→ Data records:
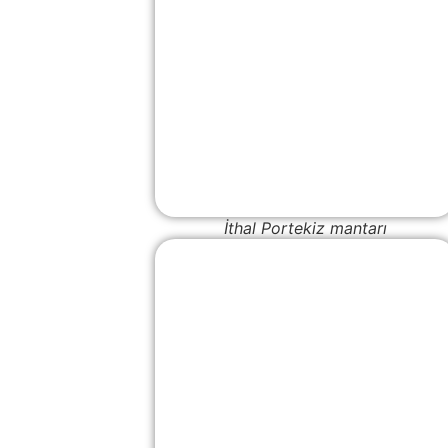
İthal Portekiz mantarı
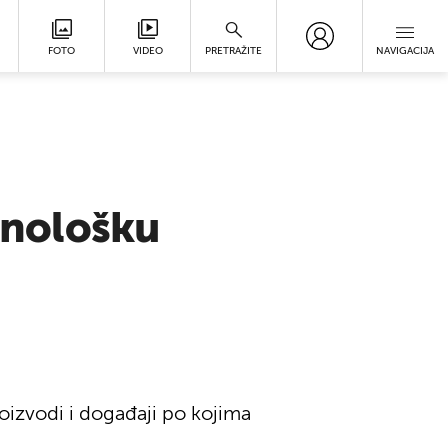
FOTO
VIDEO
PRETRAŽITE
NAVIGACIJA
ehnološku
roizvodi i događaji po kojima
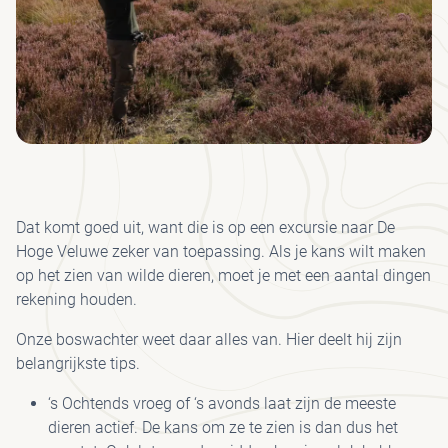
GR
BE
LO
MED
AD
JA
I
J
KRÖ
SP
H
S
SC
ON
HU
PA
MÜ
B
MU
BE
H
KRÖ
VE
VRI
FO
MÜ
JA
MU
VEE
WA
JO
Dat komt goed uit, want die is op een excursie naar De
FIE
UR
Hoge Veluwe zeker van toepassing. Als je kans wilt maken
I
HE
op het zien van wilde dieren, moet je met een aantal dingen
PAA
PA
rekening houden.
CO
WI
Onze boswachter weet daar alles van. Hier deelt hij zijn
VO
belangrijkste tips.
SP
‘s Ochtends vroeg of ‘s avonds laat zijn de meeste
ET
dieren actief. De kans om ze te zien is dan dus het
DR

→ EXERCISE BRIEF: Tally every line in these entries where the string "zien" occurs. The tally alone is the answer.

→ RESPONSE TO THE TASK: 2